Wednesday’s 4-1 decision by the Board of Appeals to rehear the question of whether Jack Spade could be defined as formula retail — a finding that would make the approval process more involved — was clearly enough for the retailer to decide to look elsewhere.
In its official statement, the company wrote, “We at JACK SPADE are disappointed with Wednesday’s Board of Appeals ruling. In our minds and in accordance with the district’s code, JACK SPADE is not ‘formula retail’ and we have been completely transparent regarding our relationship to our parent company.”
The opponents felt otherwise. They argued that although Jack Spade might escape being defined as a formula retail under the guidelines of the legislation, it was clearly the sort of store that the architects of the legislation meant to include. Jack Spade is associated with Kate Spade, which is under the umbrella of the company Fifth and Pacific.
On hearing the news of Jack Spake’s retreat, the opponents were exuberant and credited the community.
“People from all walks of life were motivated to rise up and speak out against Jack Spade, not just because the luxury menswear retailer displaced a community-serving bookstore, but because its presence, and insistence on avoiding the public approval process, symbolized the growing inequalities affecting this neighborhood,” said Kyle Smeallie, an organizer of the opposition.

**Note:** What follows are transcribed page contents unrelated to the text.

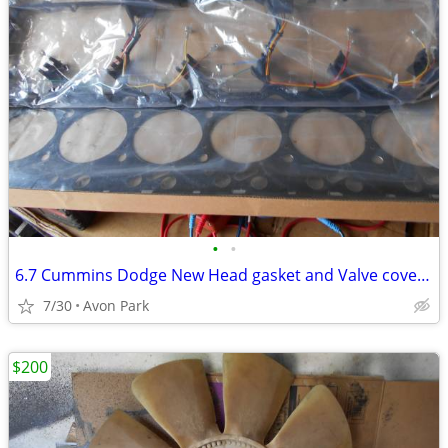
•
•
6.7 Cummins Dodge New Head gasket and Valve cover Gasket
7/30
Avon Park
$200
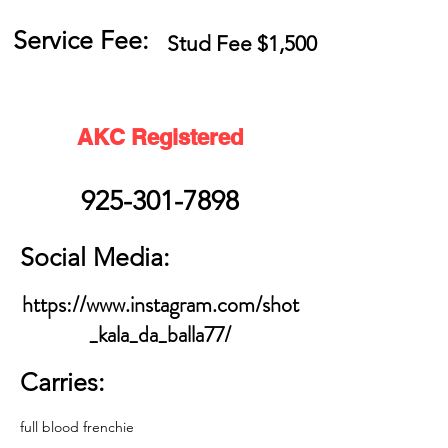
Service Fee:
Stud Fee $1,500
AKC Registered
925-301-7898
Social Media:
https://www.instagram.com/shot
_kala_da_balla77/
Carries:
full blood frenchie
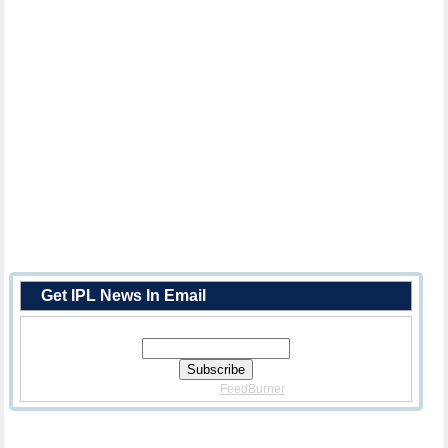
Get IPL News In Email
Enter Your Email Address:
Delivered By
FeedBurner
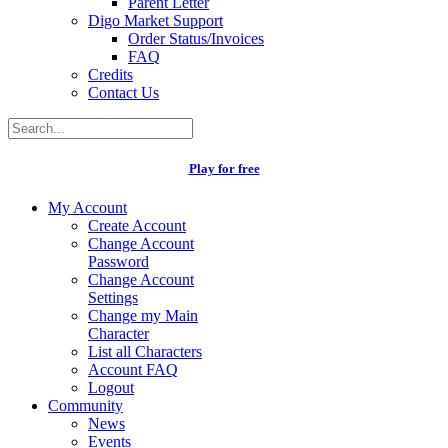
Parent Letter
Digo Market Support
Order Status/Invoices
FAQ
Credits
Contact Us
Play for free
My Account
Create Account
Change Account
Password
Change Account
Settings
Change my Main
Character
List all Characters
Account FAQ
Logout
Community
News
Events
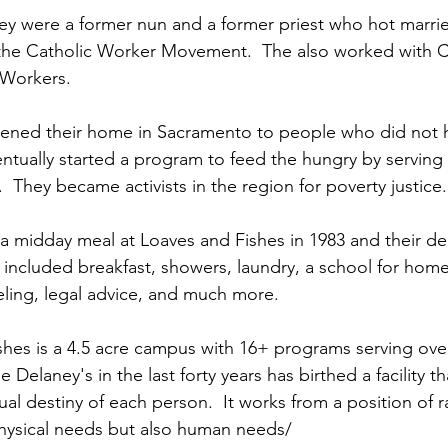
y were a former nun and a former priest who hot marrie
the Catholic Worker Movement.  The also worked with C
 Workers.
pened their home in Sacramento to people who did not h
entually started a program to feed the hungry by servin
k.  They became activists in the region for poverty justice.
 a midday meal at Loaves and Fishes in 1983 and their de
included breakfast, showers, laundry, a school for homel
ling, legal advice, and much more.
hes is a 4.5 acre campus with 16+ programs serving ove
e Delaney's in the last forty years has birthed a facility t
tual destiny of each person.  It works from a position of ra
physical needs but also human needs/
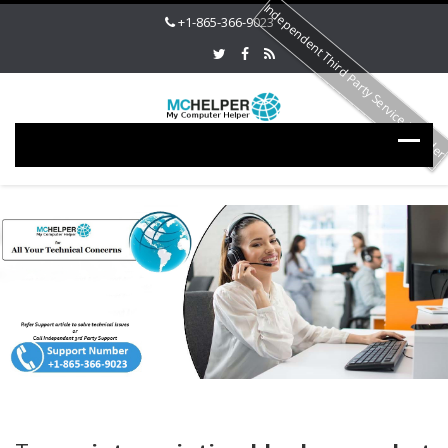
Independent Third Party Service Provide
+1-865-366-9023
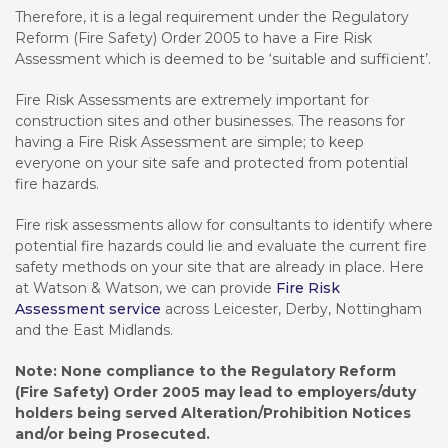
Therefore, it is a legal requirement under the Regulatory
Reform (Fire Safety) Order 2005 to have a Fire Risk
Assessment which is deemed to be ‘suitable and sufficient’.
Fire Risk Assessments are extremely important for
construction sites and other businesses. The reasons for
having a Fire Risk Assessment are simple; to keep
everyone on your site safe and protected from potential
fire hazards.
Fire risk assessments allow for consultants to identify where
potential fire hazards could lie and evaluate the current fire
safety methods on your site that are already in place. Here
at Watson & Watson, we can provide
Fire Risk
Assessment service
across Leicester, Derby, Nottingham
and the East Midlands.
Note: None compliance to the Regulatory Reform
(Fire Safety) Order 2005 may lead to employers/duty
holders being served Alteration/Prohibition Notices
and/or being Prosecuted.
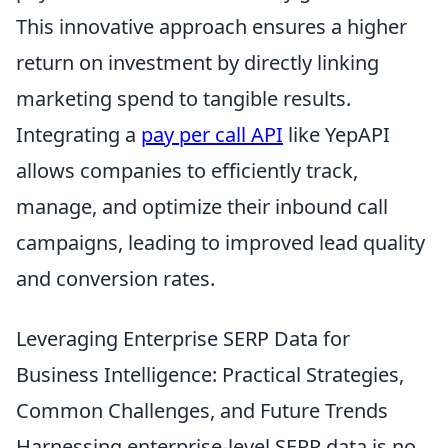
This innovative approach ensures a higher
return on investment by directly linking
marketing spend to tangible results.
Integrating a
pay per call API
like YepAPI
allows companies to efficiently track,
manage, and optimize their inbound call
campaigns, leading to improved lead quality
and conversion rates.
Leveraging Enterprise SERP Data for
Business Intelligence: Practical Strategies,
Common Challenges, and Future Trends
Harnessing enterprise-level SERP data is no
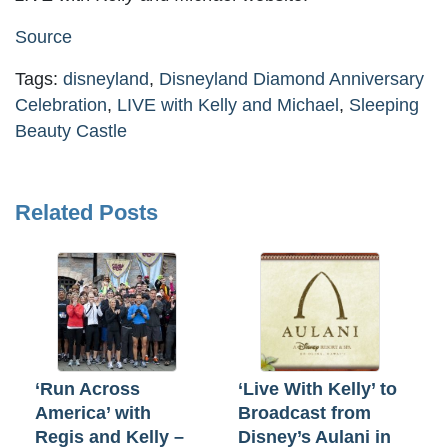
Source
Tags:
disneyland
,
Disneyland Diamond Anniversary
Celebration
,
LIVE with Kelly and Michael
,
Sleeping
Beauty Castle
Related Posts
‘Run Across
‘Live With Kelly’ to
America’ with
Broadcast from
Regis and Kelly –
Disney’s Aulani in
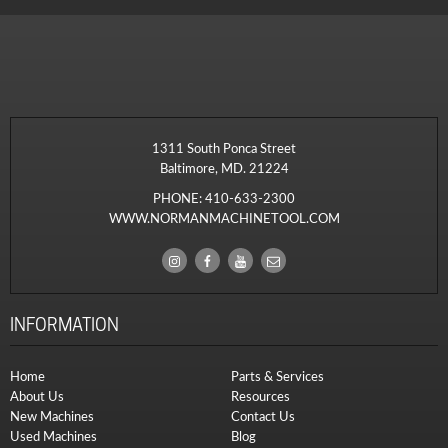
1311 South Ponca Street
Baltimore, MD. 21224
PHONE:
410-633-2300
WWW.NORMANMACHINETOOL.COM
INFORMATION
Home
Parts & Services
About Us
Resources
New Machines
Contact Us
Used Machines
Blog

In Wednesday’s vote, the board members considered letters from former Board of Supervisors President Matt Gonzalez, who drafted the original 2006 legislation Section 703.3 of the Planning Code and Assemblyman Tom Ammiano, the author of Prop G, the voter-approved ballot measure that called for stricter chain store regulation.
Both indicated that Jack Spade was the kind of store the legislation intended to cover.
The press release from Jack Spade disagreed, but said, “We respect the Board and the community’s passion and will not pursue plans to open in the Mission District. We have nothing but admiration for the Mission District and remain fans of the neighborhood and its unique character.”